**** DATA IN THIS EXERCISE

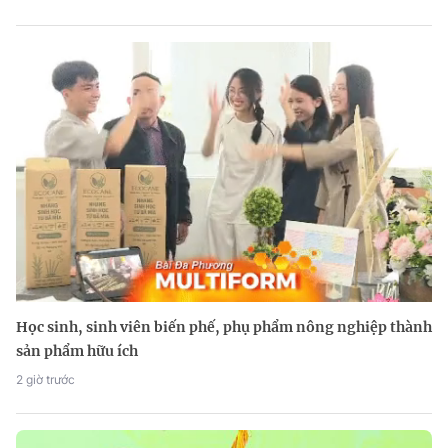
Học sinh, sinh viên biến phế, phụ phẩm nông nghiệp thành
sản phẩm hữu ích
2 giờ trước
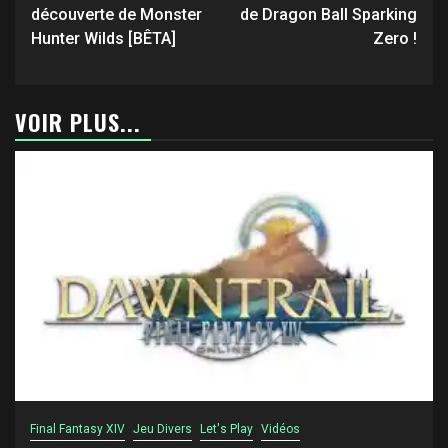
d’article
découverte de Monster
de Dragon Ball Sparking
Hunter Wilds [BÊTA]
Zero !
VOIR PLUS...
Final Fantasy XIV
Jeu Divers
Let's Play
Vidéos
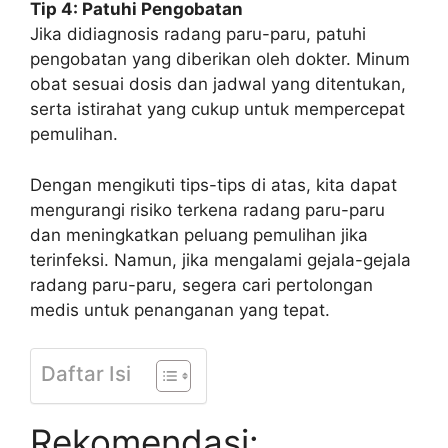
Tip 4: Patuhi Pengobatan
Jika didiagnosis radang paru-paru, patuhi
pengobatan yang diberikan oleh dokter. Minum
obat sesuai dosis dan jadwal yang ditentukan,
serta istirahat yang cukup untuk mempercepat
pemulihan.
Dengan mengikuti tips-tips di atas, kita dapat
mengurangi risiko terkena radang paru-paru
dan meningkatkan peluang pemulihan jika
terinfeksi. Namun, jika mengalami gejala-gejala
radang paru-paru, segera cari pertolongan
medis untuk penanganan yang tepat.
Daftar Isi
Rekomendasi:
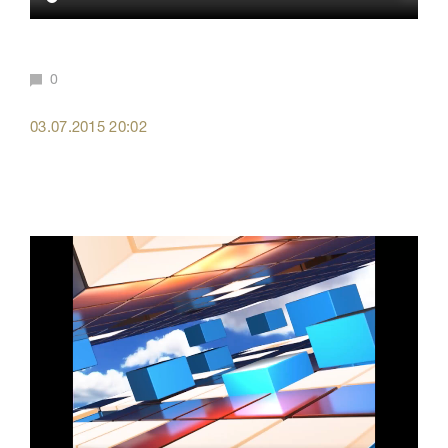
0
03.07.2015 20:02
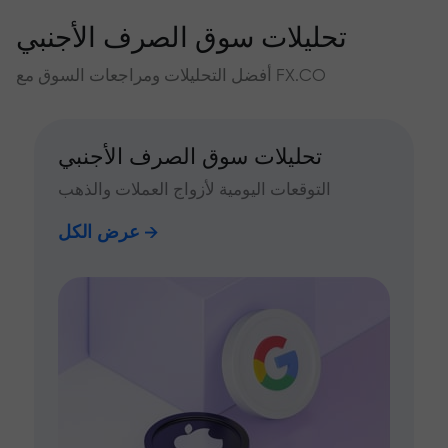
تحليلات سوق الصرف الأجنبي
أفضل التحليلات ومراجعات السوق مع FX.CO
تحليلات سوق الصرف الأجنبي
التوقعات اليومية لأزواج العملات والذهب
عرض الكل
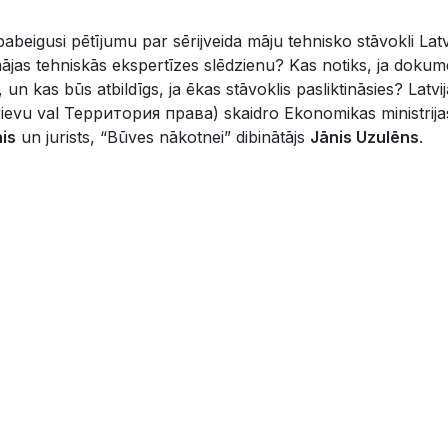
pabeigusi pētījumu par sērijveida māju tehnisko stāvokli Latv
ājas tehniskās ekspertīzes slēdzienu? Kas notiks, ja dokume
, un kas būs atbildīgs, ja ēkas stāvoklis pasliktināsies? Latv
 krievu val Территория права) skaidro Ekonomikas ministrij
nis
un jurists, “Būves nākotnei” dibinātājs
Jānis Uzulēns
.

********

**TASK**: An exact copy is required of the lines from the start of the records above through the line with "stāvoklis pasliktināsies? Latv", and only those, without any pictures.

**RESPONSE**:
Học sinh, sinh viên biến phế, phụ phẩm nông nghiệp thành
sản phẩm hữu ích
2 giờ trước
d’article
découverte de Monster
de Dragon Ball Sparking
Hunter Wilds [BÊTA]
Zero !
VOIR PLUS...
Final Fantasy XIV
Jeu Divers
Let's Play
Vidéos
Tip 4: Patuhi Pengobatan
Jika didiagnosis radang paru-paru, patuhi
pengobatan yang diberikan oleh dokter. Minum
obat sesuai dosis dan jadwal yang ditentukan,
serta istirahat yang cukup untuk mempercepat
pemulihan.
Dengan mengikuti tips-tips di atas, kita dapat
mengurangi risiko terkena radang paru-paru
dan meningkatkan peluang pemulihan jika
terinfeksi. Namun, jika mengalami gejala-gejala
radang paru-paru, segera cari pertolongan
medis untuk penanganan yang tepat.
Daftar Isi
Rekomendasi:
0
03.07.2015 20:02
تحليلات سوق الصرف الأجنبي
أفضل التحليلات ومراجعات السوق مع FX.CO
تحليلات سوق الصرف الأجنبي
التوقعات اليومية لأزواج العملات والذهب
عرض الكل
pabeigusi pētījumu par sērijveida māju tehnisko stāvokli Latv
ājas tehniskās ekspertīzes slēdzienu? Kas notiks, ja dokume
, un kas būs atbildīgs, ja ēkas stāvoklis pasliktināsies? Latv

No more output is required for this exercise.